The essence of humanity.

 

Mercy stopped you along the way

and through open wounds

You Poured your love.

The essence of compassion.

 

Even the sun and moon paused

to mourn your death

Such was scale of grief and lament.

The essence of sacrifice.

 

Shadowed in the fading light

the vigil keepers

shook with fear.

The essence of abandonment.

 

With great tenderness

You embraced the child

and darkness became

an endless day.

Oh blessed, blessed night:

The essence of faith.

 

A new day beginning

a deeper communion.

The seasons of her heart

have led her home.

I sit with Joy and weep for You

 

Wendy experienced the Jamberoo Abbey as “a place where you can enter into the integrity of the authentic spirit of the Catholic Church.” As well as listening attentively, as well as praying earnestly, we all need to commit ourselves to being and to creating sanctuaries and safe havens where those survivors who wish can seek for fraternal love, simplicity and joy amongst the pain, loss, confusion and risk of further trauma through contorted processes of redress, compensation, and public accountability.

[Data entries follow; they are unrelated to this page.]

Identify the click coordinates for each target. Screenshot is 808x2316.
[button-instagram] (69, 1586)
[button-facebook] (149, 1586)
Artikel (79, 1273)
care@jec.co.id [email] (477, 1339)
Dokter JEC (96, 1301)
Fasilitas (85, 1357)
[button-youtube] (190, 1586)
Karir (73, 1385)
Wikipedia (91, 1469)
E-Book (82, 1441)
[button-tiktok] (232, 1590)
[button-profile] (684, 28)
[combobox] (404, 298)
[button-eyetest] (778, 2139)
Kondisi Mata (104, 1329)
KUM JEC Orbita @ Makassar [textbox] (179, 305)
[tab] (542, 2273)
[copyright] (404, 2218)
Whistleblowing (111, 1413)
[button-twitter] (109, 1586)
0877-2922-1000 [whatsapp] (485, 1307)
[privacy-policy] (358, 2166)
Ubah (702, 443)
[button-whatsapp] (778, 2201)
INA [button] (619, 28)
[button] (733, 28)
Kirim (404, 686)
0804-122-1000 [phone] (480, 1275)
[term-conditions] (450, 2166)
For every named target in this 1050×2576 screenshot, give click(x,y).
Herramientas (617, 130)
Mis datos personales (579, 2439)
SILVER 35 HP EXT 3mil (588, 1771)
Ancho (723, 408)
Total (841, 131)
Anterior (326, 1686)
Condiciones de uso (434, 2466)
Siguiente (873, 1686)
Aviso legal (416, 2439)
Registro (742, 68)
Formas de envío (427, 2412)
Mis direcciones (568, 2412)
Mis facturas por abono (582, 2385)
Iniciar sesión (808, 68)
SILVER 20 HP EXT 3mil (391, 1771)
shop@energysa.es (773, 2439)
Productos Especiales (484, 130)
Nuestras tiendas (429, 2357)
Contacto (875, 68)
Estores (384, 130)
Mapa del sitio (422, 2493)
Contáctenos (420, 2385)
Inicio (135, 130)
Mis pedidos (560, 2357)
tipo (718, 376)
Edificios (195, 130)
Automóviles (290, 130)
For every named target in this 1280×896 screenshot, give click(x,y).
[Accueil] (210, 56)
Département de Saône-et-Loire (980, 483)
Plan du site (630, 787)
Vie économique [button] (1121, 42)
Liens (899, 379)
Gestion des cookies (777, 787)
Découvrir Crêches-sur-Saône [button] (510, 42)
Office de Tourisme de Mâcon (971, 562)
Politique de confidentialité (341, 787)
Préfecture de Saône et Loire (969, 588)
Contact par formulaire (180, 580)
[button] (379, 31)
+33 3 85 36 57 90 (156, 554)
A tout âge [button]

In today’s first reading from Exodus, Yahweh gives Moses a message for the people of Israel. They are not to molest, oppress or be harsh with the stranger, the widow, or the orphan. And “if you are harsh with them, they will surely cry out to me, and be sure I shall hear their cry; my anger will flare out and I shall kill you with the sword.” Persons with authority and power in our Church have molested, oppressed and been harsh with innocent children. Now that we know, and now that we have no excuse for failing to put in place the necessary safeguards, we must be committed to being those safe havens and sanctuaries should anyone be seeking rest, shelter and spiritual renewal. And to those too scarred by us, too angry with us, and too alienated from us, let’s remain humble, attentive and respectful of all they carry for our sins as a Church so long oblivious to the cry of the abused child.

Let’s thank those like Wendy Holder at Vespers at the Abbey:

Within the silence of this night

all now wait

patiently

for the dawn.

 

Fr Frank Brennan SJ is the Rector of Newman College, Melbourne and the former CEO of Catholic Social Services Australia (CSSA).